• _Activity_: When a line of the entries contains the word "titlebar", report that line.

[Stored records]
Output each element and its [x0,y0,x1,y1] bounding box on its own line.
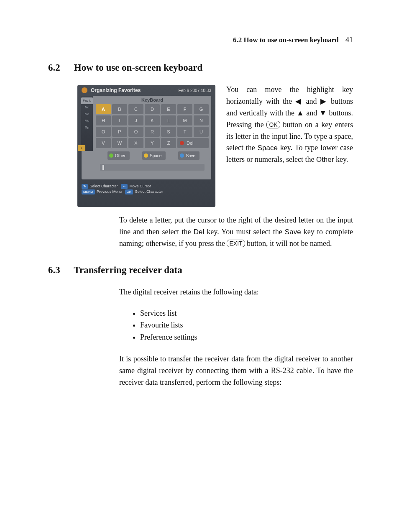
key-s[interactable]: S [161,127,176,137]
list-item: Favourite lists [140,319,353,331]
screenshot-titlebar: Organizing Favorites Feb 6 2007 10:33 [77,85,215,95]
section-6-3-number: 6.3 [48,265,72,276]
key-y[interactable]: Y [145,138,160,148]
key-u[interactable]: U [194,127,209,137]
key-v[interactable]: V [96,138,111,148]
key-del[interactable]: Del [177,138,209,148]
softkey-space-label: Space [150,153,161,158]
key-l[interactable]: L [161,115,176,125]
running-header: 6.2 How to use on-screen keyboard 41 [48,36,353,47]
legend-line-2: MENU Previous Menu OK Select Character [82,189,211,194]
key-n[interactable]: N [194,115,209,125]
updown-pill-icon: ⇅ [82,184,88,189]
key-e[interactable]: E [161,104,176,114]
screenshot-legend: ⇅ Select Character ↔ Move Cursor MENU Pr… [82,184,211,194]
onscreen-keyboard-screenshot: Organizing Favorites Feb 6 2007 10:33 Fa… [77,85,215,207]
key-r[interactable]: R [145,127,160,137]
key-f[interactable]: F [177,104,192,114]
key-x[interactable]: X [128,138,143,148]
space-keyname: Space [258,144,278,152]
text: key. [334,155,348,164]
green-dot-icon [109,153,113,158]
blue-dot-icon [180,153,184,158]
section-6-3-para: It is possible to transfer the receiver … [48,353,353,389]
side-tab: No [81,104,93,111]
softkey-row: Other Space Save [107,151,209,160]
key-d[interactable]: D [145,104,160,114]
section-6-3-list: Services list Favourite lists Preference… [48,307,353,343]
side-tab: Sp [81,124,93,131]
screenshot-title: Organizing Favorites [91,87,141,93]
screenshot-timestamp: Feb 6 2007 10:33 [179,88,211,93]
running-header-page: 41 [345,36,353,44]
keyboard-keys: A B C D E F G H I J K L M N [95,104,210,148]
ok-pill: OK [125,189,133,194]
softkey-save-label: Save [186,153,195,158]
up-arrow-icon: ▲ [297,109,304,117]
key-k[interactable]: K [145,115,160,125]
text: button, it will not be named. [245,239,332,248]
left-arrow-icon: ◀ [295,97,303,105]
section-6-2-body: Organizing Favorites Feb 6 2007 10:33 Fa… [48,84,353,207]
section-6-2-para1: You can move the highlight key horizonta… [226,84,353,166]
right-arrow-icon: ▶ [320,97,328,105]
section-6-2-number: 6.2 [48,62,72,73]
softkey-other[interactable]: Other [107,151,130,160]
key-j[interactable]: J [128,115,143,125]
legend-prev-menu: Previous Menu [97,189,122,194]
other-keyname: Other [316,156,334,164]
softkey-save[interactable]: Save [178,151,200,160]
del-dot-icon [180,141,184,145]
del-keyname: Del [194,228,205,236]
legend-select-char: Select Character [90,184,118,188]
key-w[interactable]: W [112,138,127,148]
list-item: Services list [140,307,353,320]
key-b[interactable]: B [112,104,127,114]
running-header-title: 6.2 How to use on-screen keyboard [233,36,339,44]
ok-button-glyph: OK [266,121,280,128]
caret-icon [102,165,104,170]
softkey-other-label: Other [115,153,125,158]
key-t[interactable]: T [177,127,192,137]
key-o[interactable]: O [96,127,111,137]
section-6-2-title: How to use on-screen keyboard [74,62,203,73]
key-p[interactable]: P [112,127,127,137]
key-a[interactable]: A [96,104,111,114]
save-keyname: Save [285,228,301,236]
key-i[interactable]: I [112,115,127,125]
list-item: Preference settings [140,331,353,343]
section-6-2-heading: 6.2 How to use on-screen keyboard [48,62,353,73]
side-tab: Fav L [81,97,93,104]
keyboard-input-line [100,164,205,171]
text: and [304,109,319,117]
key-z[interactable]: Z [161,138,176,148]
key-h[interactable]: H [96,115,111,125]
keyboard-header: KeyBoard [95,96,210,104]
side-tab: Mu [81,118,93,124]
key-g[interactable]: G [194,104,209,114]
key-del-label: Del [187,141,194,146]
menu-pill: MENU [82,189,95,194]
text: and [303,97,320,105]
section-6-3-title: Transferring receiver data [74,265,182,275]
key-q[interactable]: Q [128,127,143,137]
side-tab-highlight-icon: › [78,145,85,151]
legend-select-char-2: Select Character [135,189,163,194]
exit-button-glyph: EXIT [227,240,245,247]
yellow-dot-icon [144,153,148,158]
softkey-space[interactable]: Space [142,151,166,160]
legend-line-1: ⇅ Select Character ↔ Move Cursor [82,184,211,189]
section-6-3-heading: 6.3 Transferring receiver data [48,265,353,276]
down-arrow-icon: ▼ [319,109,327,117]
legend-move-cursor: Move Cursor [130,184,151,188]
key-m[interactable]: M [177,115,192,125]
text: key. You must select the [204,228,285,236]
keyboard-panel: KeyBoard A B C D E F G H I J K [95,96,210,160]
titlebar-icon [82,87,87,93]
screenshot-panel: Fav L No Mo Mu Sp › KeyBoard A B C D [82,96,211,179]
side-tab: Mo [81,111,93,118]
leftright-pill-icon: ↔ [121,184,128,189]
screenshot-side-tabs: Fav L No Mo Mu Sp › [81,96,93,151]
key-c[interactable]: C [128,104,143,114]
section-6-3-intro: The digital receiver retains the followi… [48,286,353,298]
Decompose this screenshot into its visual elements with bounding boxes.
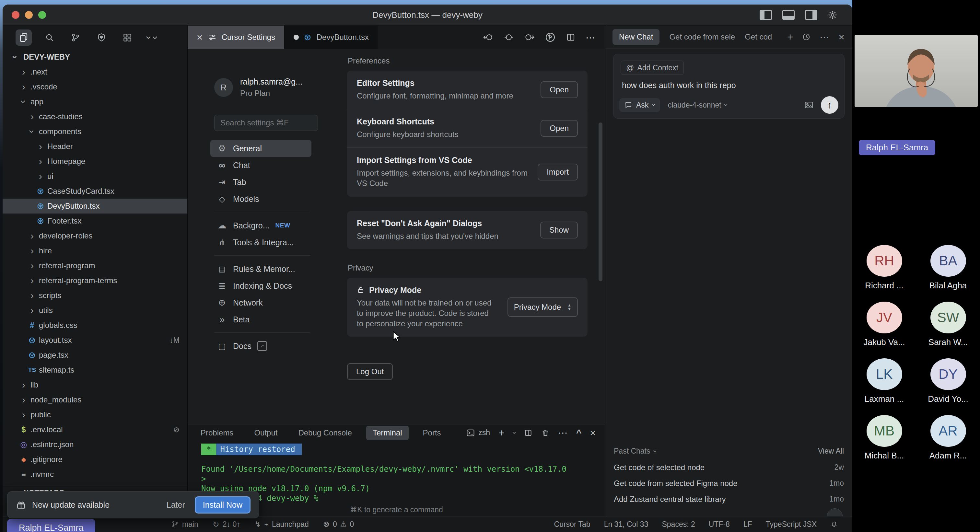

• _Solution to the problem_:
screenshot-titlebar: Organizing Favorites Feb 6 2007 10:33 [77,85,215,95]
titlebar-icon [82,87,87,93]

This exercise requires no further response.